Justice Asante said such sessions, the first by the present college of judges, also affords the Court the opportunity to deepen collaboration with the national courts of Member States as the regional integration process cannot be fully achieved without a harmonious relationship between the Court and national courts and a clear definition of their relationship as the Court relies on national courts for the enforcement of its judgments.
“Therefore, the national courts of Member States and the ECOWAS Court of Justice form the corner stone of the ECOWAS Community legal order,” the President emphasized during the 29th October 2021 ceremony.
He however expressed regret that Article 10(f) of the Protocol on the Court which would have facilitated effective collaboration between national courts of Member States and the ECOWAS Court of Justice through referrals from national courts for the interpretation of the ECOWAS Revised Treaty and other ECOWAS Community texts, is yet to be implemented by any national court.
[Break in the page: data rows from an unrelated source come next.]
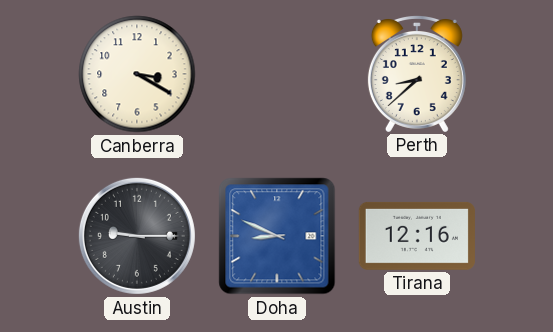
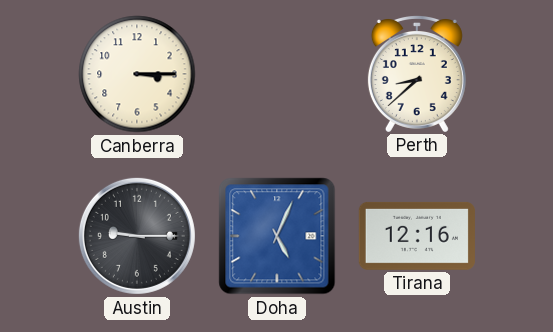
Canberra: 3:20 -> 3:15
Doha: 8:49 -> 5:04
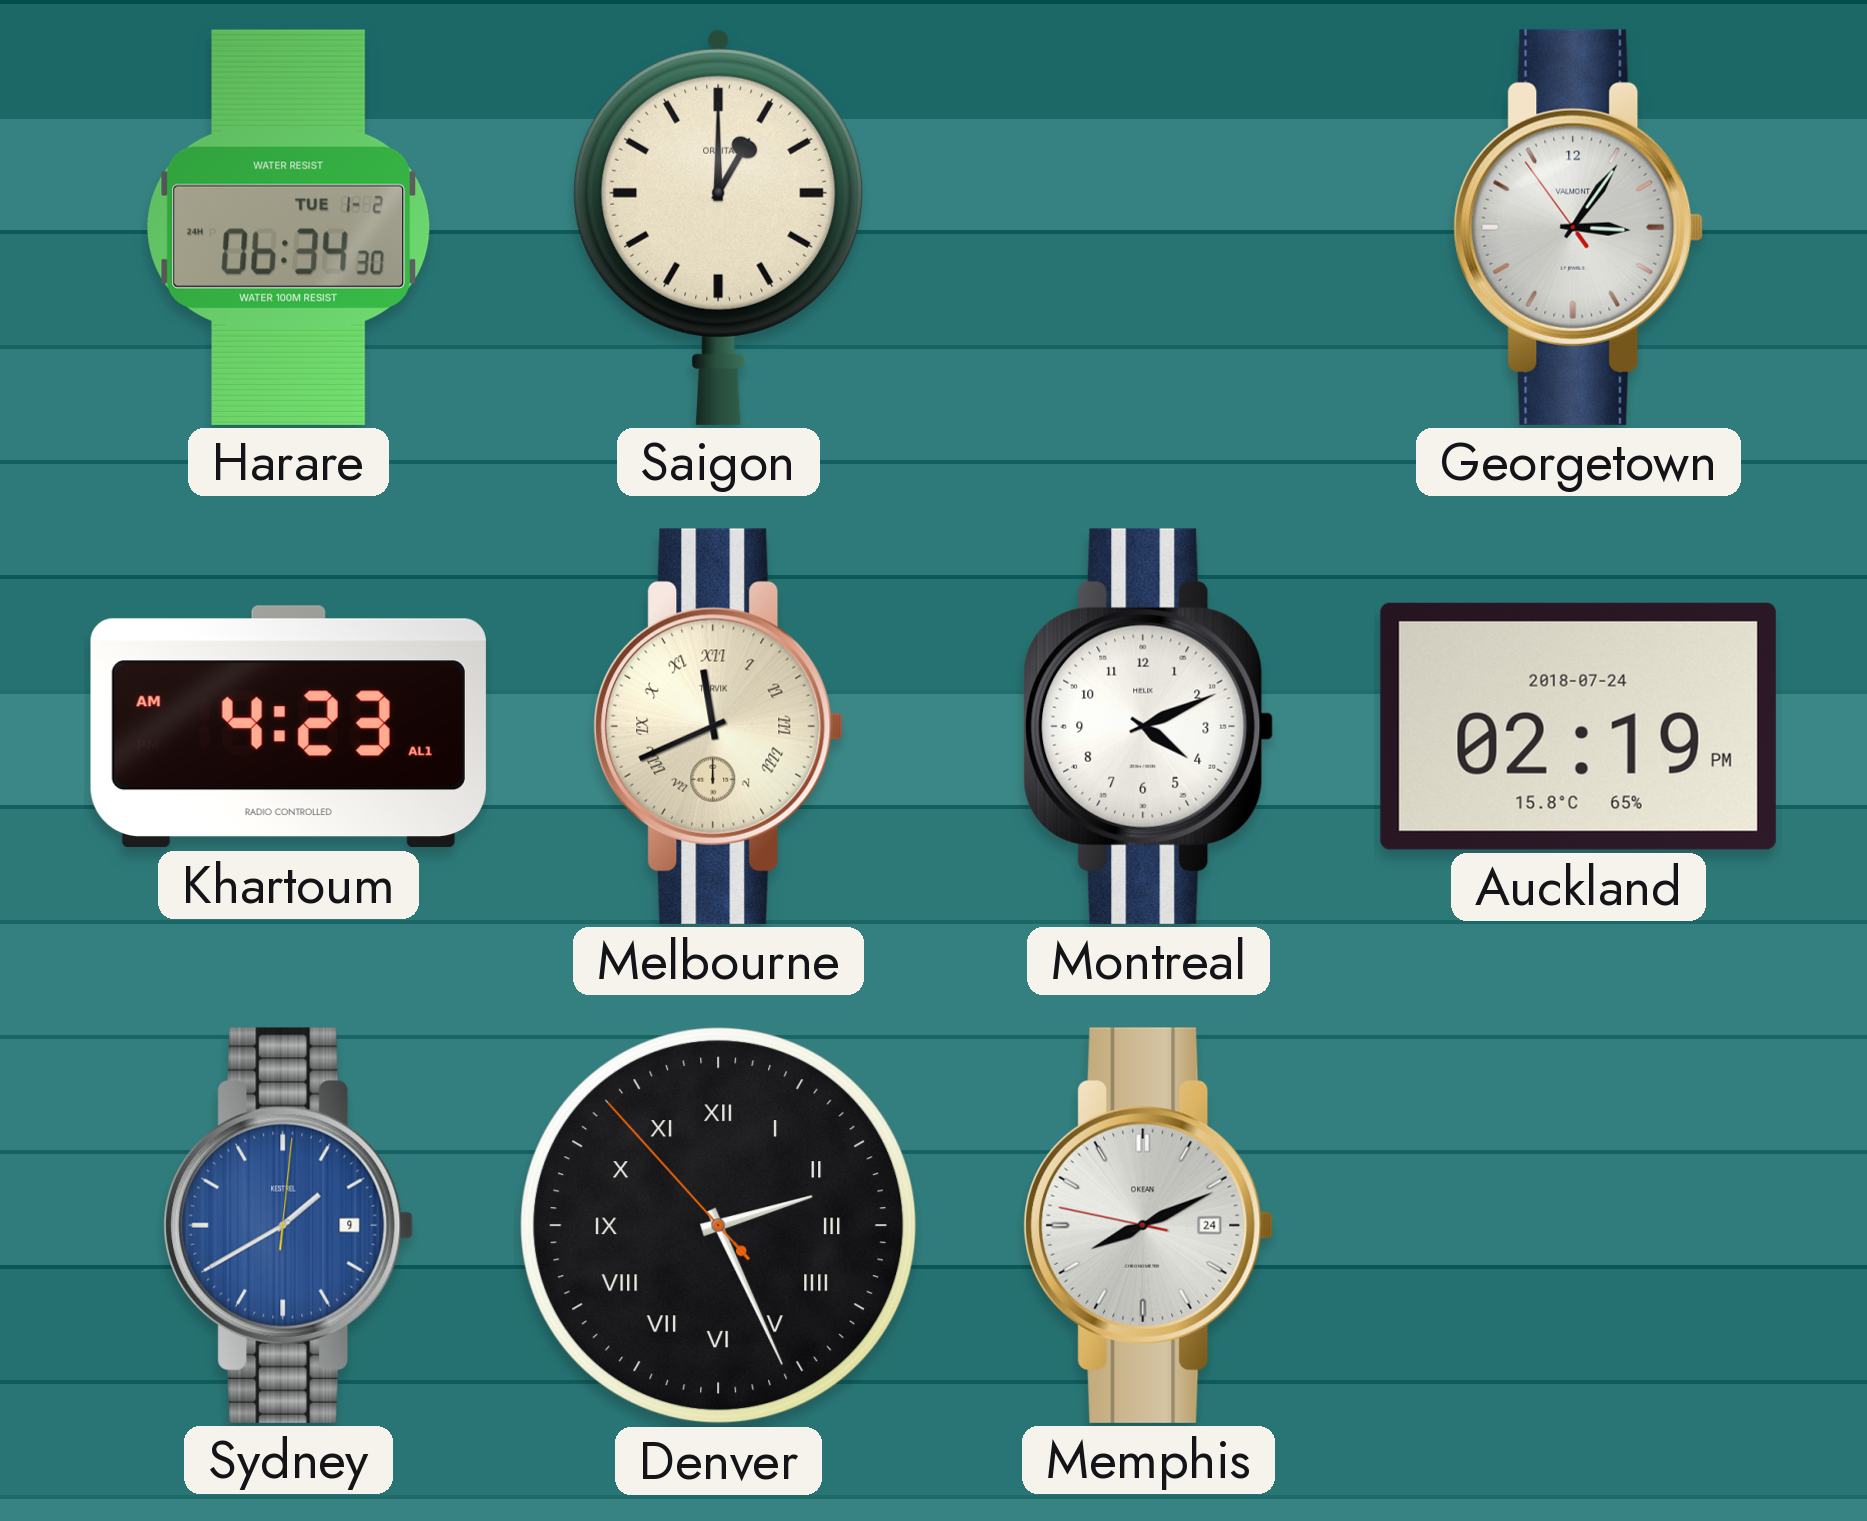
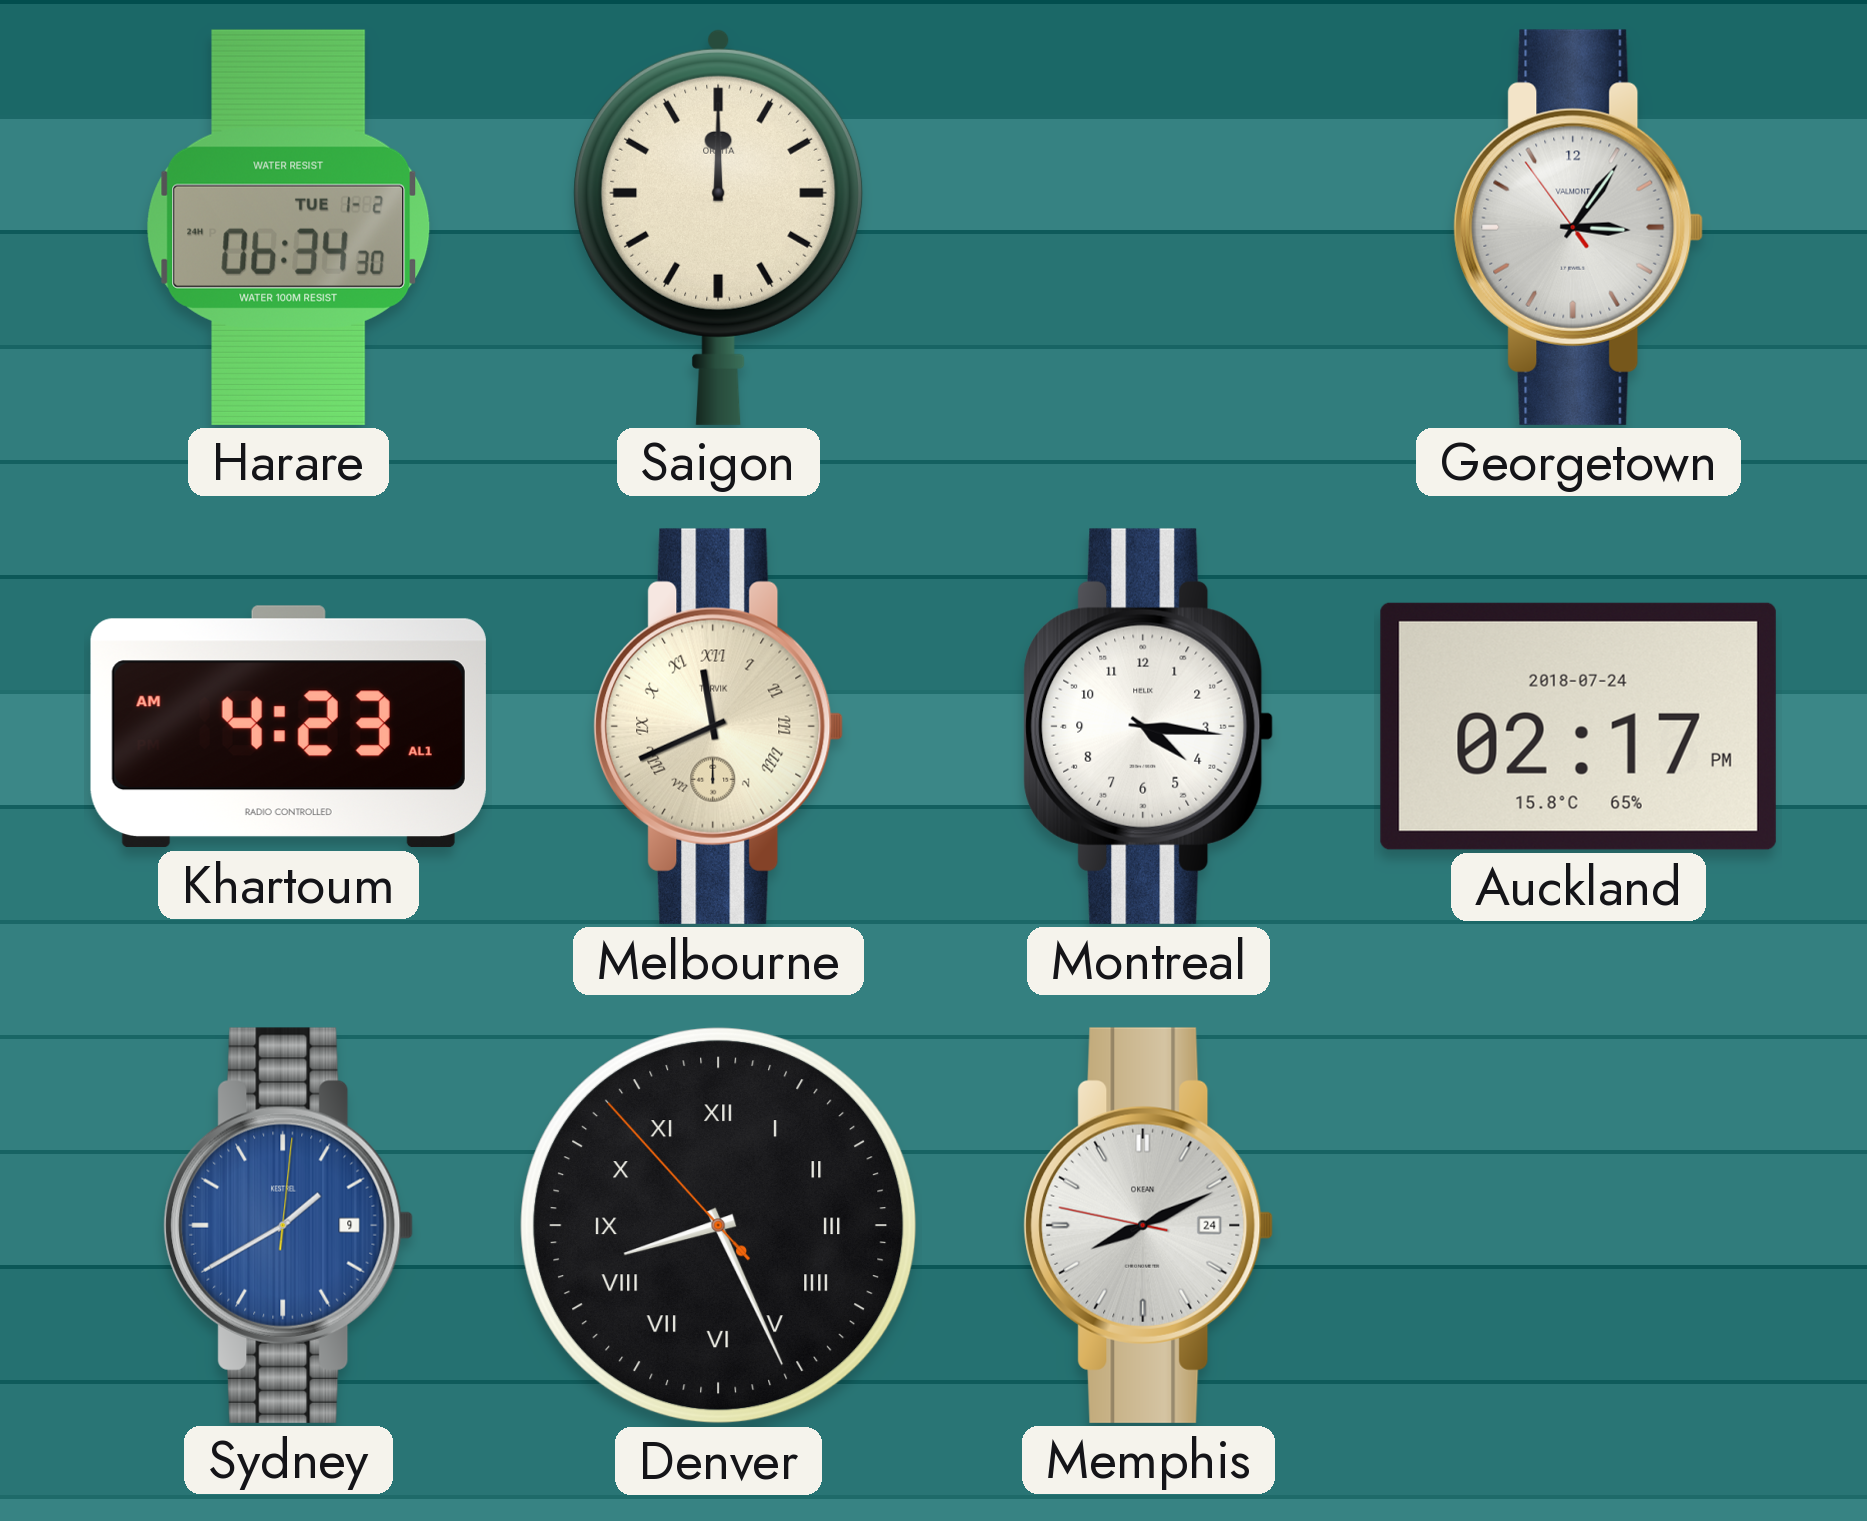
Saigon: 1:00 -> 12:00
Montreal: 4:11 -> 4:16
Auckland: 02:19 -> 02:17
Denver: 2:25 -> 8:25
The President explained the imperative of a normative framework for regional integration and the deepening of the relationship between the national courts and the regional court as this will provide the enabling legal environment for the attainment of Community objectives, particularly since ECOWAS has adopted the protection of human rights as a cardinal and fundamental value of the Community as enshrined in its Treaty.
“ Without doubt, regional economic integration and regional protection of human rights both constrain sovereignty ( and) It is therefore necessary for Member States that established ECOWAS as a vehicle for regional economic integration, to recognize the supranationality of ECOWAS and the need for them to abide by their treaty obligations to the Community, “ he added.
This he said, will be enhanced through their domestication of the ECOWAS Revised Treaty and the annexed Protocols, including the Protocols on the Court in accordance with their treaty obligations under Article 5(2) of the ECOWAS Revised Treaty in order to provide the enabling legal environment for the region’s integration process.
As a Community institution, Justice Asante said the Court is an important tool for the realization of the ECOWAS objective of transforming the region into a Community of People, who are at the core of the integration process, instead of States and which requires the removal of all impediments to access to the Court by the citizens.
In this regard, he stressed the need for the Member States to comply with the judgments of the Court as provided in the Revised Treaty which clearly provides that the judgments of Court are binding on all Member States, Institutions of the Community, corporate bodies and individuals in order to address the ‘ 30 percent unsatisfactory rate of compliance,’ of the Court’s decisions.
Under the Protocol on the Court, only six the six States of Burkina Faso, Ghana, Guinea, Mali, Nigeria and Togo, have appointed their competent national authority entrusted with the responsibility of enforcing the judgments of the Court in the Member States.
The President therefore urged the remaining Member States that have not done so, “particularly the Government of Cote d’Ivoire to appoint the competent national authority as soon as possible.”
In the preceding vote thanks, the Vice President, Honorable Justice Gberi-be Ouattara had expressed the gratitude of the Court to the government and people of Cote d’Ivoire for the contribution to the conduct of the session, including the President of the Court of Cassation and high level officials of the government.